- Work to be completed: From the first line of the entries below through the line bearing "Kaufe 3 – zahle nur 2", write out each line exactly. Omit pictures.

(Extracted page text data)
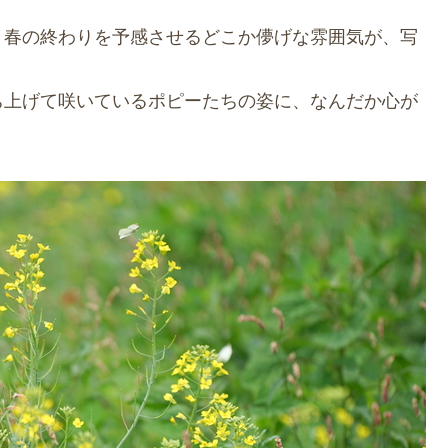
、春の終わりを予感させるどこか儚げな雰囲気が、写
ち上げて咲いているポピーたちの姿に、なんだか心が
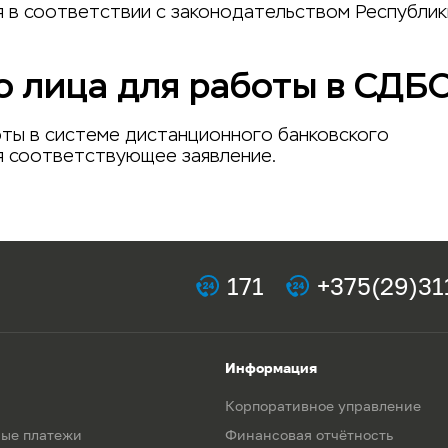
 в соответствии с законодательством Республик
 лица для работы в СДБ
ты в системе дистанционного банковского
я соответствующее заявление.
171
+375(29)31
Информация
Корпоративное управление
ые платежи
Финансовая отчётность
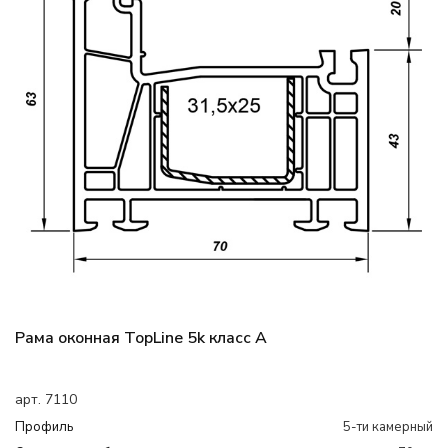
Рама оконная TopLine 5k класс А
арт. 7110
Профиль
5-ти камерный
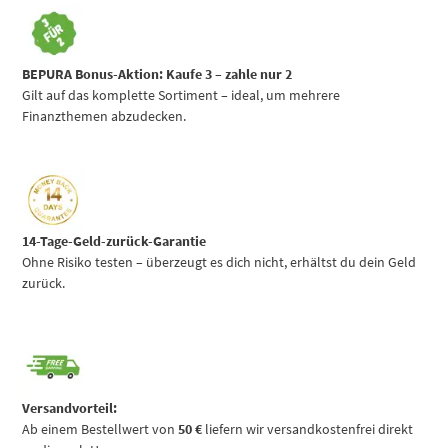
BEPURA Bonus-Aktion:
Kaufe 3 – zahle nur 2
Gilt auf das komplette Sortiment – ideal, um mehrere
Finanzthemen abzudecken.
14-Tage-Geld-zurück-Garantie
Ohne Risiko testen – überzeugt es dich nicht, erhältst du dein Geld
zurück.
Versandvorteil:
Ab einem Bestellwert von
50 €
liefern wir versandkostenfrei direkt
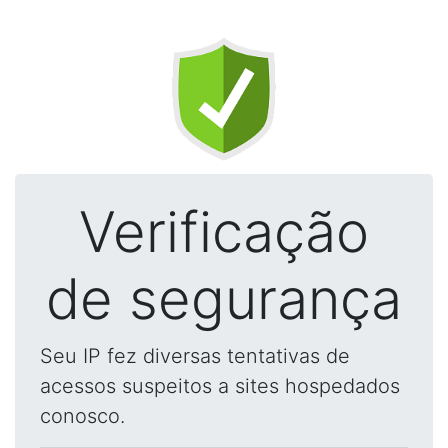
Verificação
de segurança
Seu IP fez diversas tentativas de
acessos suspeitos a sites hospedados
conosco.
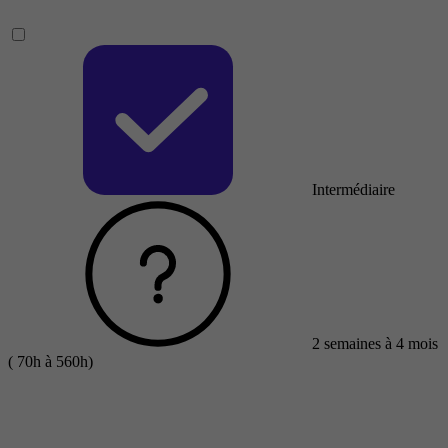
Intermédiaire
2 semaines à 4 mois
( 70h à 560h)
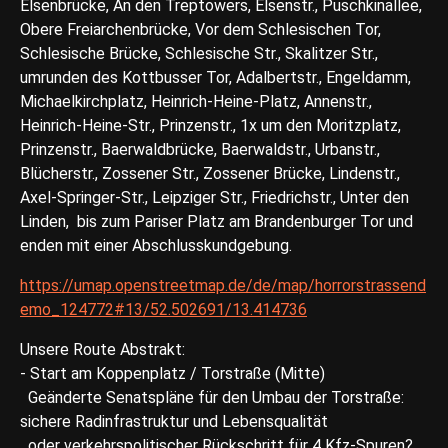
Elsenbrücke, An den Treptowers, Elsenstr., Puschkinallee,
Obere Freiarchenbrücke, Vor dem Schlesischen Tor,
Schlesische Brücke, Schlesische Str., Skalitzer Str.,
umrunden des Kottbusser Tor, Adalbertstr., Engeldamm,
Michaelkirchplatz, Heinrich-Heine-Platz, Annenstr.,
Heinrich-Heine-Str., Prinzenstr., 1x um den Moritzplatz,
Prinzenstr., Baerwaldbrücke, Baerwaldstr., Urbanstr.,
Blücherstr., Zossener Str., Zossener Brücke, Lindenstr.,
Axel-Springer-Str., Leipziger Str., Friedrichstr., Unter den
Linden, bis zum Pariser Platz am Brandenburger Tor und
enden mit einer Abschlusskundgebung.
https://umap.openstreetmap.de/de/map/horrorstrassend
emo_124772#13/52.502691/13.414736
Unsere Route Abstrakt:
- Start am Koppenplatz / Torstraße (Mitte)
Geänderte Senatspläne für den Umbau der Torstraße:
sichere Radinfrastruktur und Lebensqualität
oder verkehrspolitischer Rückschritt für 4 Kfz-Spuren?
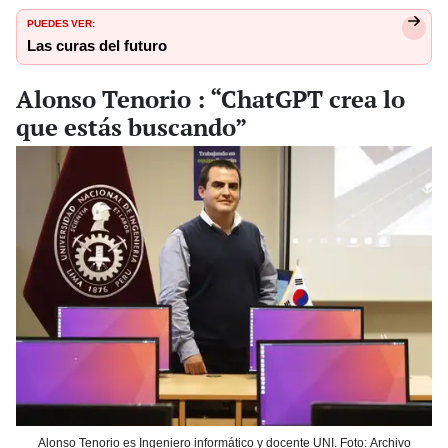
PUEDES VER:
Las curas del futuro
Alonso Tenorio : “ChatGPT crea lo
que estás buscando”
Alonso Tenorio es Ingeniero informático y docente UNI. Foto: Archivo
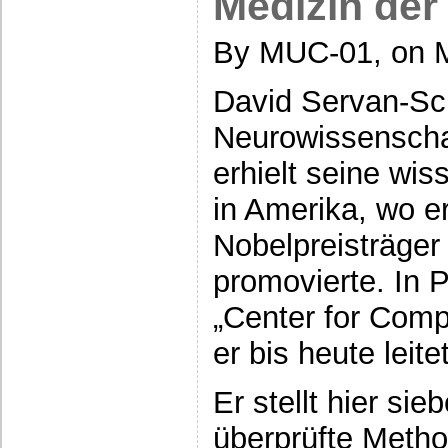
Medizin der
By MUC-01, on M
David Servan-Sch
Neurowissenschaf
erhielt seine wis
in Amerika, wo e
Nobelpreisträger
promovierte. In 
„Center for Comp
er bis heute leitet
Er stellt hier si
überprüfte Metho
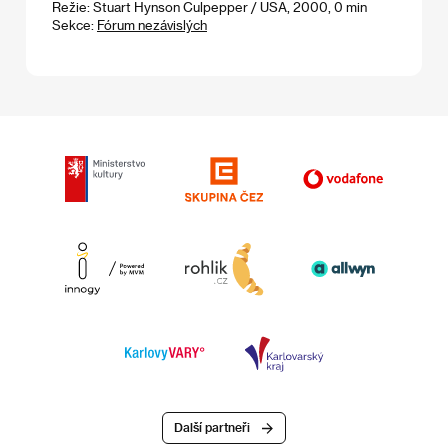
Režie: Stuart Hynson Culpepper / USA, 2000, 0 min
Sekce:
Fórum nezávislých
Další partneři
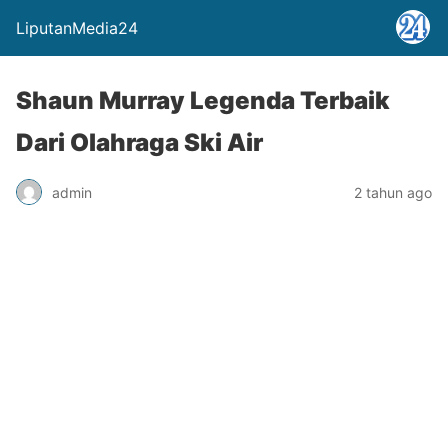
LiputanMedia24
Shaun Murray Legenda Terbaik
Dari Olahraga Ski Air
admin
2 tahun ago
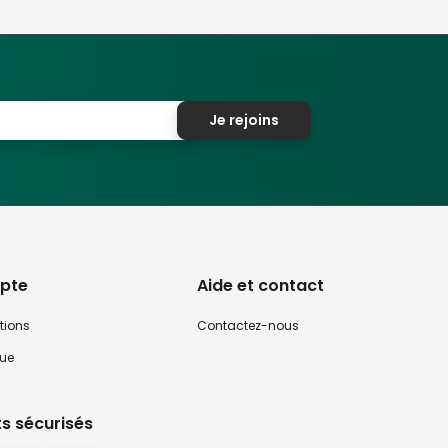
Je rejoins
pte
Aide et contact
tions
Contactez-nous
que
s sécurisés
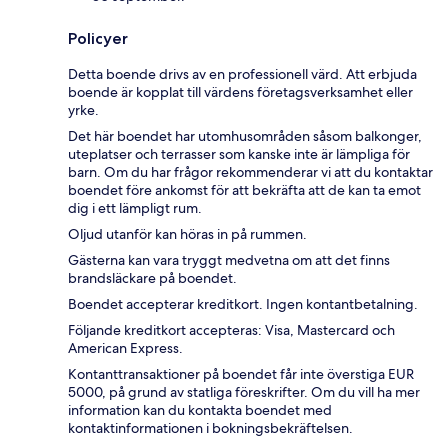
Policyer
Detta boende drivs av en professionell värd. Att erbjuda
boende är kopplat till värdens företagsverksamhet eller
yrke.
Det här boendet har utomhusområden såsom balkonger,
uteplatser och terrasser som kanske inte är lämpliga för
barn. Om du har frågor rekommenderar vi att du kontaktar
boendet före ankomst för att bekräfta att de kan ta emot
dig i ett lämpligt rum.
Oljud utanför kan höras in på rummen.
Gästerna kan vara tryggt medvetna om att det finns
brandsläckare på boendet.
Boendet accepterar kreditkort. Ingen kontantbetalning.
Följande kreditkort accepteras: Visa, Mastercard och
American Express.
Kontanttransaktioner på boendet får inte överstiga EUR
5000, på grund av statliga föreskrifter. Om du vill ha mer
information kan du kontakta boendet med
kontaktinformationen i bokningsbekräftelsen.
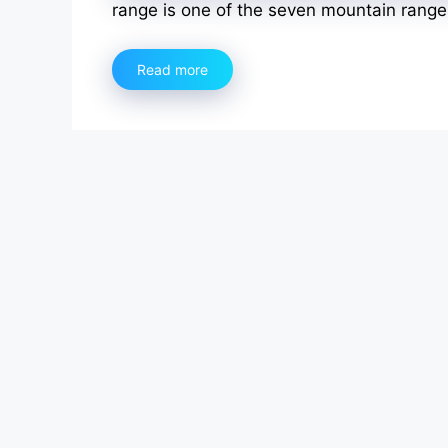
range is one of the seven mountain range
Read more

- Your solution:
、春の終わりを予感させるどこか儚げな雰囲気が、写
ち上げて咲いているポピーたちの姿に、なんだか心が
 в соответствии с законодательством Республик
 лица для работы в СДБ
ты в системе дистанционного банковского
я соответствующее заявление.
171
+375(29)31
Информация
Корпоративное управление
ые платежи
Финансовая отчётность
Рама оконная TopLine 5k класс А
арт. 7110
Профиль
5-ти камерный
BEPURA Bonus-Aktion:
Kaufe 3 – zahle nur 2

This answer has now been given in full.